(648d) Closed-Loop Modeling of Central and Intrinsic Cardiac Nervous System Circuits Underlying Cardiovascular Control
AIChE Annual Meeting
2023
2023 AIChE Annual Meeting
Food, Pharmaceutical & Bioengineering Division
Systems and Quantitative Biology: Modeling Traits, Regulation, and Interactions
Wednesday, November 8, 2023 - 4:24pm to 4:42pm
Existing computational models of the baroreflex do not explicitly incorporate the ICN. We have recently developed a computational model of closed-loop cardiovascular control by integrating a network representation of the ICN within central control reflex circuits using detailed anatomical and functional data. The model also includes respiratory sinus arrhythmia (RSA), the natural synchronous variation in heart rate with respiration, which is an indicator of good heart health when present. We show that tuning the ICN parameters based on heart rate, ventricular elastance, and ICN activity was sufficient to produce a model that represents the experimentally observed linear relationship between the lung tidal volume and the RSA amplitude. This result indicates that the ICN contributes to RSA by maintaining the variations in parasympathetic activity with respiration, providing new insight into the functional role of ICN beyond serving as a local relay for central reflex control. Furthermore, we simulated multiple scenarios of vagus nerve stimulation (VNS), an emerging bioelectronic treatment for heart failure. Our model was able to capture the hemodynamic changes in response to VNS. We found that a lower relative activation of vagal efferents (motor) compared to vagal afferents (sensory) was necessary to produce heart rate changes consistent with the experimental results. Thus, our results support the notion that VNS activates vagal efferents and afferents differentially, likely in varying proportions depending on the parameters of stimulation.

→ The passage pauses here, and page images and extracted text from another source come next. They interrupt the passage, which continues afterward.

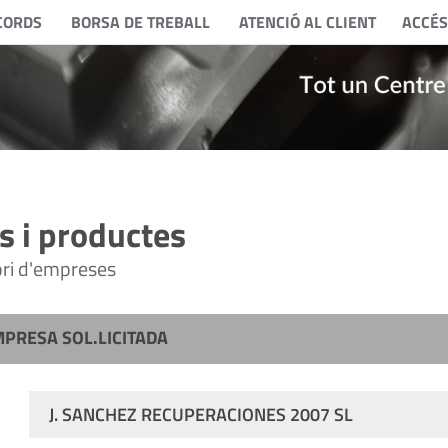
CORDS
BORSA DE TREBALL
ATENCIÓ AL CLIENT
ACCÉS
 i productes
tori d'empreses
MPRESA SOL.LICITADA
J. SANCHEZ RECUPERACIONES 2007 SL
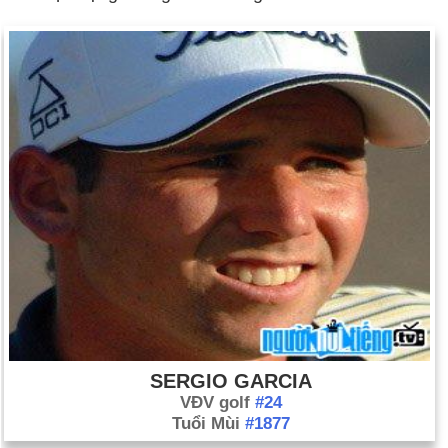
lập trực thuộc Quân đoàn Tín hiệu Quân đội Hoa Kỳ.
Ngày 8-2 năm 1904:
Chiến tranh Nga-Nhật bắt đầu khi quân
Nhật tiến hành một cuộc tấn công bất ngờ vào hạm đội Nga tại
cảng Arthur ở đông bắc Trung Quốc.
Ngày 8-2 năm 1915:
Sử thi gây tranh cãi của D. W. Griffith,
Sự ra đời của một dân tộc được công chiếu ở Los Angeles.
Ngày 8-2 năm 1924:
Buồng hơi ngạt lần đầu tiên được sử
dụng như một phương pháp hành quyết ở Hoa Kỳ. Gangster
Gee Jon bị xử tử tại nhà tù bang Nevada ở thành phố Carson.
Ngày 8-2 năm 1960:
Các phiên điều trần về payola (trả tiền
cho việc phát sóng phát sóng) đã mở tại Hạ viện Hoa Kỳ. Dick
Clark sẽ làm chứng vào tháng Tư.
Ngày 8-2 năm 1980:
Tổng thống Jimmy Carter tiết lộ kế hoạch
khôi phục đăng ký dự thảo dịch vụ có chọn lọc.
SERGIO GARCIA
VĐV golf
#24
Tuổi Mùi
#1877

Based on our previous results, which suggested preferential afferent and efferent activation, we extend our model analysis to explore the differential activation of the fast and slow lanes of vagal efferent outflow. To probe how fast and slow lane activity contribute to cardiovascular dynamics, we simulate several experimental data sets involving selective fast or slow lane stimulation or inhibition. Our model is capable of simulating the heart rate response over a large range of vagal stimulation frequencies and under conditions of background sympathetic stimulation with few modifications to the original model when regulatory brainstem structures are intact. When we simulate scenarios with inhibition of the fast and slow lanes, we make adaptive model changes to the neuronal control system that we hypothesize reflect the in vivo adaptations. Our closed-loop cardiovascular control model is primed for evaluating bioelectronic interventions to treat heart failure and renormalize cardiovascular physiology.